### Aim of the task
Without the images, write out all of the following entries exactly.

_ _ _ _ _

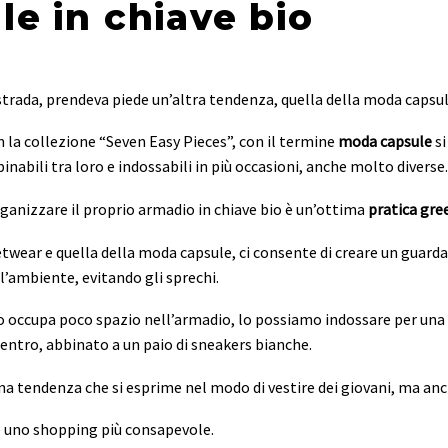
e in chiave bio
strada, prendeva piede un’altra tendenza, quella della moda capsul
n la collezione “Seven Easy Pieces”, con il termine
moda capsule
si
nabili tra loro e indossabili in più occasioni, anche molto diverse.
rganizzare il proprio armadio in chiave bio è un’ottima
pratica gre
etwear e quella della moda capsule, ci consente di creare un guarda
ll’ambiente, evitando gli sprechi.
o occupa poco spazio nell’armadio, lo possiamo indossare per una r
centro, abbinato a un paio di sneakers bianche.
a tendenza che si esprime nel modo di vestire dei giovani, ma an
re uno shopping più consapevole.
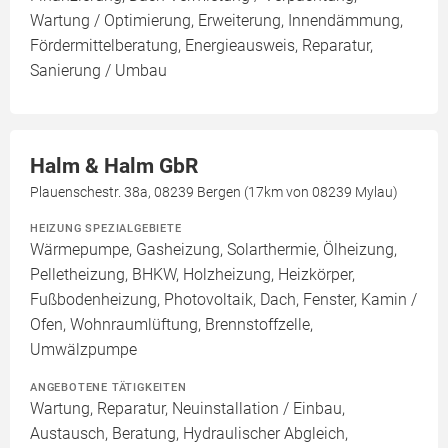
Wartung / Optimierung, Erweiterung, Innendämmung,
Fördermittelberatung, Energieausweis, Reparatur,
Sanierung / Umbau
Halm & Halm GbR
Plauenschestr. 38a, 08239 Bergen (17km von 08239 Mylau)
HEIZUNG SPEZIALGEBIETE
Wärmepumpe, Gasheizung, Solarthermie, Ölheizung,
Pelletheizung, BHKW, Holzheizung, Heizkörper,
Fußbodenheizung, Photovoltaik, Dach, Fenster, Kamin /
Ofen, Wohnraumlüftung, Brennstoffzelle,
Umwälzpumpe
ANGEBOTENE TÄTIGKEITEN
Wartung, Reparatur, Neuinstallation / Einbau,
Austausch, Beratung, Hydraulischer Abgleich,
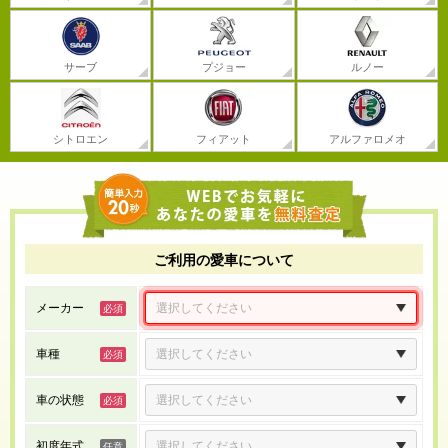
サーブ
プジョー
ルノー
シトロエン
フィアット
アルファロメオ
ご利用の愛車について
メーカー
車種
車の状態
初度年式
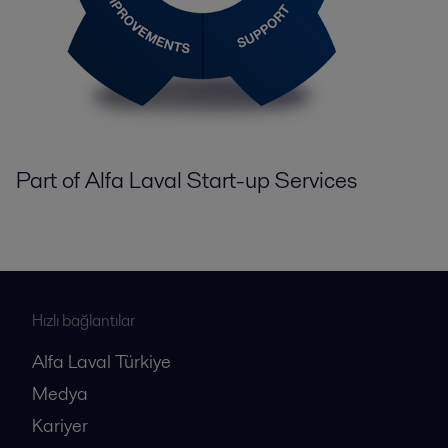
Part of Alfa Laval Start-up Services
Hızlı bağlantılar
Alfa Laval Türkiye
Medya
Kariyer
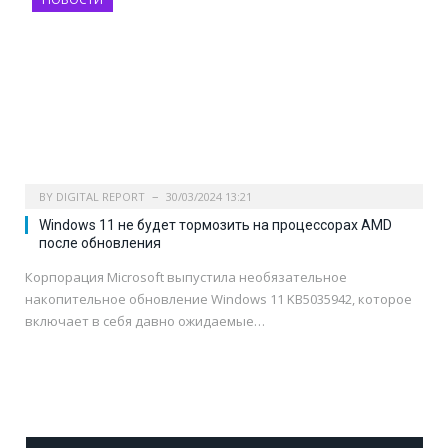
BY
DIGITAL REPORT
30/03/2024 13:21
Windows 11 не будет тормозить на процессорах AMD
после обновления
Корпорация Microsoft выпустила необязательное
накопительное обновление Windows 11 KB5035942, которое
включает в себя давно ожидаемые…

_ _ _ _ _

### Task answer
e in chiave bio
strada, prendeva piede un’altra tendenza, quella della moda capsul
n la collezione “Seven Easy Pieces”, con il termine
moda capsule
si
nabili tra loro e indossabili in più occasioni, anche molto diverse.
rganizzare il proprio armadio in chiave bio è un’ottima
pratica gre
etwear e quella della moda capsule, ci consente di creare un guarda
ll’ambiente, evitando gli sprechi.
o occupa poco spazio nell’armadio, lo possiamo indossare per una r
centro, abbinato a un paio di sneakers bianche.
a tendenza che si esprime nel modo di vestire dei giovani, ma an
re uno shopping più consapevole.
Wartung / Optimierung, Erweiterung, Innendämmung,
Fördermittelberatung, Energieausweis, Reparatur,
Sanierung / Umbau
Halm & Halm GbR
Plauenschestr. 38a, 08239 Bergen (17km von 08239 Mylau)
HEIZUNG SPEZIALGEBIETE
Wärmepumpe, Gasheizung, Solarthermie, Ölheizung,
Pelletheizung, BHKW, Holzheizung, Heizkörper,
Fußbodenheizung, Photovoltaik, Dach, Fenster, Kamin /
Ofen, Wohnraumlüftung, Brennstoffzelle,
Umwälzpumpe
ANGEBOTENE TÄTIGKEITEN
Wartung, Reparatur, Neuinstallation / Einbau,
Austausch, Beratung, Hydraulischer Abgleich,
サーブ
プジョー
ルノー
シトロエン
フィアット
アルファロメオ
ご利用の愛車について
メーカー
車種
車の状態
初度年式
Part of Alfa Laval Start-up Services
Hızlı bağlantılar
Alfa Laval Türkiye
Medya
Kariyer
BY
DIGITAL REPORT
30/03/2024 13:21
Windows 11 не будет тормозить на процессорах AMD
после обновления
Корпорация Microsoft выпустила необязательное
накопительное обновление Windows 11 KB5035942, которое
включает в себя давно ожидаемые…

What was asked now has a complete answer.